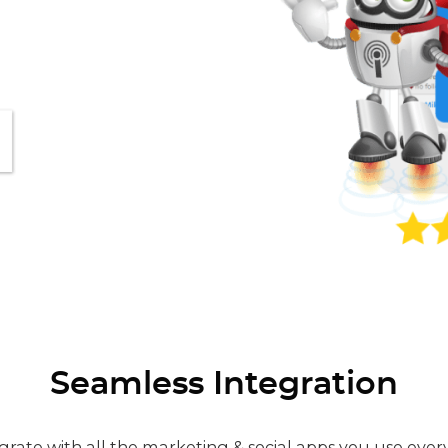
Seamless Integration
grate with all the marketing & social apps you use ever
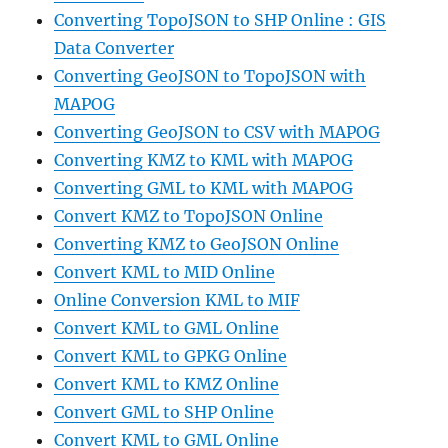
Converting TopoJSON to SHP Online : GIS
Data Converter
Converting GeoJSON to TopoJSON with
MAPOG
Converting GeoJSON to CSV with MAPOG
Converting KMZ to KML with MAPOG
Converting GML to KML with MAPOG
Convert KMZ to TopoJSON Online
Converting KMZ to GeoJSON Online
Convert KML to MID Online
Online Conversion KML to MIF
Convert KML to GML Online
Convert KML to GPKG Online
Convert KML to KMZ Online
Convert GML to SHP Online
Convert KML to GML Online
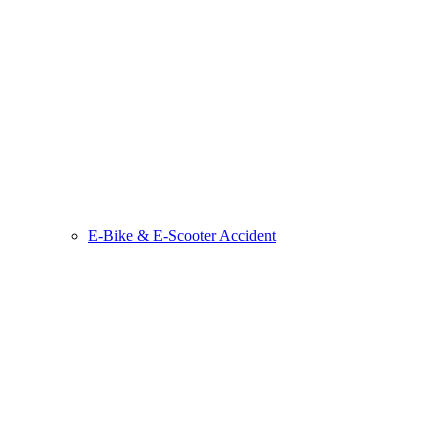
E-Bike & E-Scooter Accident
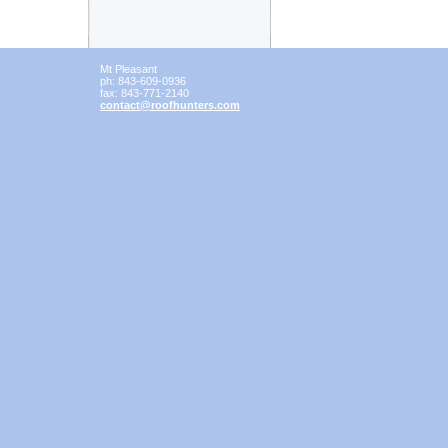
Mt Pleasant
ph:
843-609-0936
fax:
843-771-2140
contact
@roofhunt
ers
.com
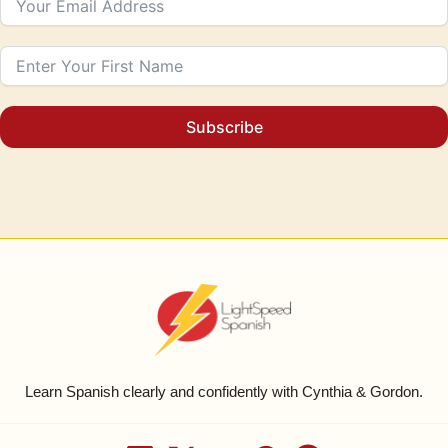
Subscribe
Learn Spanish clearly and confidently with Cynthia & Gordon.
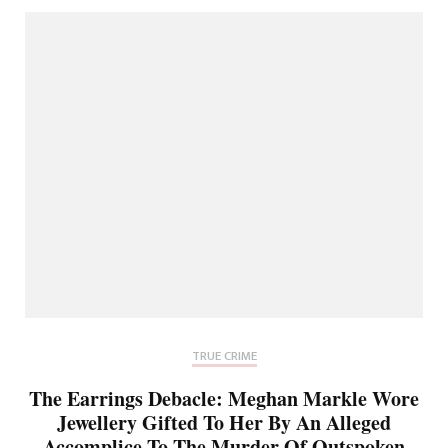
TRUE CRIME
The Earrings Debacle: Meghan Markle Wore
Jewellery Gifted To Her By An Alleged
Accomplice To The Murder Of Outspoken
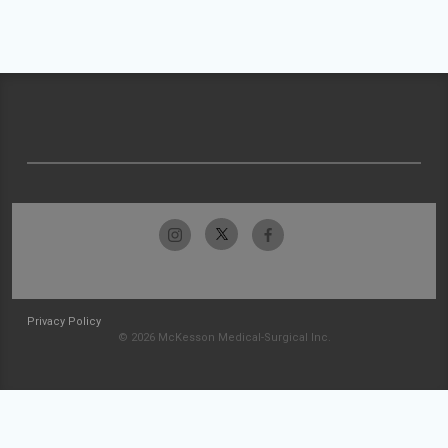
Privacy Policy
© 2026 McKesson Medical-Surgical Inc.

____

**Prompt:** In the records above, transcribe exactly the lines from the one containing "Data Converter" through the last line, both included, and skip the pictures.

**Answer space:**
Data Converter
Converting GeoJSON to TopoJSON with
MAPOG
Converting GeoJSON to CSV with MAPOG
Converting KMZ to KML with MAPOG
Converting GML to KML with MAPOG
Convert KMZ to TopoJSON Online
Converting KMZ to GeoJSON Online
Convert KML to MID Online
Online Conversion KML to MIF
Convert KML to GML Online
Convert KML to GPKG Online
Convert KML to KMZ Online
Convert GML to SHP Online
Convert KML to GML Online
E-Bike & E-Scooter Accident
Mt Pleasant
ph:
843-609-0936
fax:
843-771-2140
contact
@roofhunt
ers
.com
Subscribe
Learn Spanish clearly and confidently with Cynthia & Gordon.
TRUE CRIME
The Earrings Debacle: Meghan Markle Wore
Jewellery Gifted To Her By An Alleged
Accomplice To The Murder Of Outspoken
Privacy Policy
© 2026 McKesson Medical-Surgical Inc.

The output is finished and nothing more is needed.